Nieves Delgado sabe de esto. Y sabe escribir (muy bien). Y es original. Y, claro, me da una rabia tremenda (sana, eh). Ya en 36 puso de manifiesto que nos llevaba un poco la delantera. Pero en UNO se ha sacado la paloma de la chistera.

No quiero desvelar casi nada de lo que sucede (salvo la pequeña intro que da muchas pistas, claro). Baste con decir que, en el relato, estamos a las puertas de acometer un gran avance científico. Uno de esos que nos cambia como especie. Y, como humanos que somos, siempre hay quien ve el vaso medio lleno y quien lo ve medio vacío. La historia esta contada desde el punto de vista de alguien que lo ve medio lleno, pero que tiene en su entorno a gente que ni siquiera es capaz de ver el vaso. Se podría pensar que la autora se expande en ese concepto, dejando de lado otros temas que, frente a un acontecimiento de semejante magnitud, también son muy interesantes. Y ese es el gran valor de Uno: la sensación de que todo queda atado.

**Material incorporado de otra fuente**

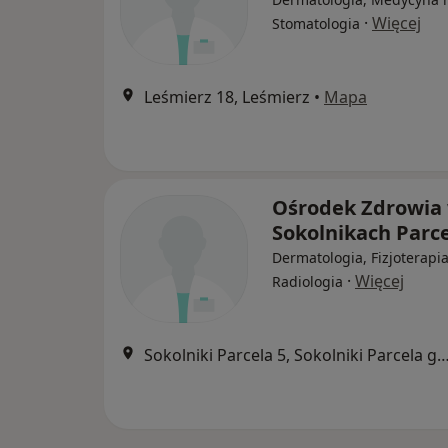
·
Więcej
Stomatologia
Leśmierz 18, Leśmierz
•
Mapa
Ośrodek Zdrowia
Sokolnikach Parce
Dermatologia, Fizjoterapia
·
Więcej
Radiologia
Sokolniki Parcela 5, Sokolniki Parcela gmin.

Las novelas cortas, la mayoría de veces, dejan ese sabor agridulce debido a la falta de páginas. Esto no me ha sucedido con la novela de Nieves Delgado. Hay detalles para cada frente. A veces pequeños guiños y otras párrafos enteros. En todos los casos, parece que la autora ha medido con regla el espacio que dedica a exponer a lo que se enfrentaría la humanidad ante algo tan trascendental.

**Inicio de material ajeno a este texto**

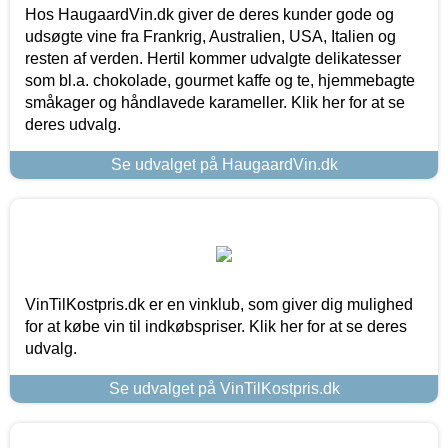
Hos HaugaardVin.dk giver de deres kunder gode og
udsøgte vine fra Frankrig, Australien, USA, Italien og
resten af verden. Hertil kommer udvalgte delikatesser
som bl.a. chokolade, gourmet kaffe og te, hjemmebagte
småkager og håndlavede karameller. Klik her for at se
deres udvalg.
Se udvalget på HaugaardVin.dk
VinTilKostpris.dk er en vinklub, som giver dig mulighed
for at købe vin til indkøbspriser. Klik her for at se deres
udvalg.
Se udvalget på VinTilKostpris.dk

Y eso no es lo mejor. Es ciencia ficción. Sí, ese género considerado poco serio, menor, poco dado a los sentimentalismos, y sí a la destrucción y el mal agüero. Y en Uno se consigue hablar de un proceso que eliminaría parte de nuestra esencia como especie, precisamente desde lo que nos hace diferentes: la individualidad, el sentimentalismo, la pérdida.

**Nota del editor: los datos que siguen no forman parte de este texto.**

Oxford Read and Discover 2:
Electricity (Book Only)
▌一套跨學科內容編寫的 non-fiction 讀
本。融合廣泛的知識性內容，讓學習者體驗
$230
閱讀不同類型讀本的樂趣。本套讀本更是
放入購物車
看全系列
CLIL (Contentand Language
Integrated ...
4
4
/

Me recuerda un poco a la etiqueta que en muchas ocasiones se le coloca al rock, o incluso al Heavy Metal: música para bestias. Y luego hay más baladas que en cualquier otro genero musical.

Uno es una pequeña obra maestra. Un estudio de nuestra esencia como seres humanos, y un breve ensayo (inteligente y muy asequible) para dar a entender que quizás destruir nuestra base como especie es lo que nos haría trascender.

No os lo perdáis porque es de lo mejor que podréis leer sobre transhumanismo en pocas páginas. Una clase magistral.

Top 5 de este año, sin duda.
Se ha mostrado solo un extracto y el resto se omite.